Por Rudimar Ramon
Nos últimos dias, a COOPMED vem realizando todos os esforços, para poder manter a prestação dos serviços a Secretaria de Saúde de Natal, mesmo, sem contrato; para isso, tem levado ao judiciário queixas se dizendo preocupada com a legalidade.
Pois bem, espera-se, dos defensores intransigentes da legalidade, que ajam conforme a lei, mas, isso não vale para a COOPMED; pasmem! O corpo técnico do Tribunal de Contas do RN identificou fortes indícios que, com objetivo de fraudar o procedimento de dispensa realizado pela Secretaria de Saúde de Natal, a fim de regularizar à prestação de serviços médicos da capital, a COOPERATIVA apresentou dois documentos supostamente falsos.

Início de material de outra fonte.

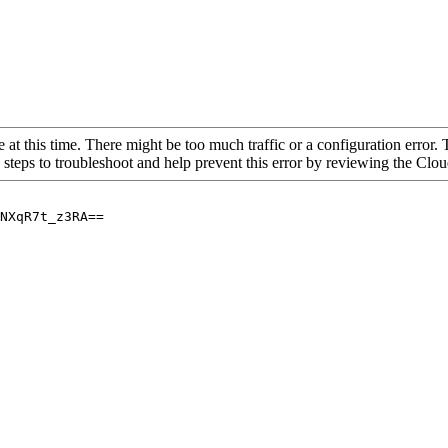
 at this time. There might be too much traffic or a configuration error. 
 steps to troubleshoot and help prevent this error by reviewing the Cl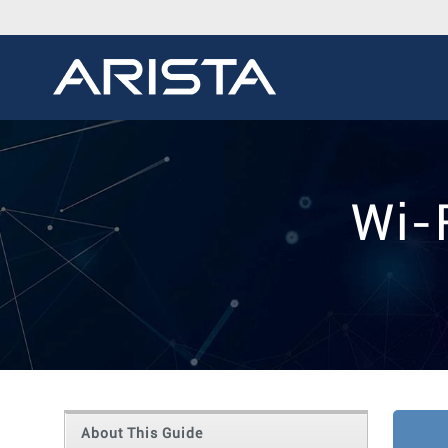
Wi-
About This Guide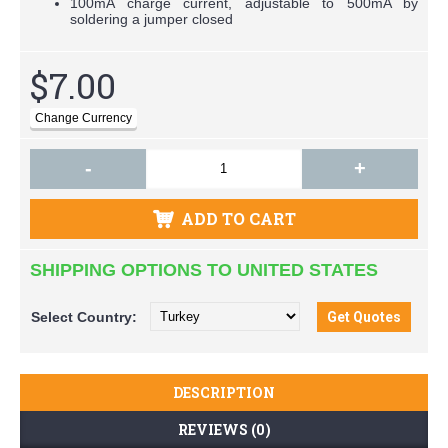
100mA charge current, adjustable to 500mA by
soldering a jumper closed
$7.00
-
+
ADD TO CART
SHIPPING OPTIONS TO UNITED STATES
Select
Country:
DESCRIPTION
REVIEWS (0)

A primeira suposta falsidade, declarou-se como Empresa de Pequeno Porte, com objetivo de apresentar preços superiores aos concorrentes e, mesmo assim, logra-se ganhadora, utilizando-se dos benefícios legais voltados as pequenas empresas e empresas de pequeno porte.
A segunda suposta falsidade, apresentou balanço patrimonial, com autenticação da Receita Federal fraudada, utilizando-se de uma chave de autenticação pertencente a um balanço antigo.
Como se vê, a legalidade defendia pela COOPMED nas ações que move, somente, deve recair sobre os outros.

Diante desses fatos, entende-se o desespero da Cooperativa em manter os serviços sem o devido contrato, pois provavelmente será declarada inidônea e, por isso, não poderá ser contratada oficialmente pela Secretaria de Saúde de Natal.
Caso, o inverso disso ocorra, existe grave temeridade de segurança jurídica no processo que ampara a respectiva contratação.
Tem gente capaz de tudo nesse mundo… Um verdadeiro absurdo!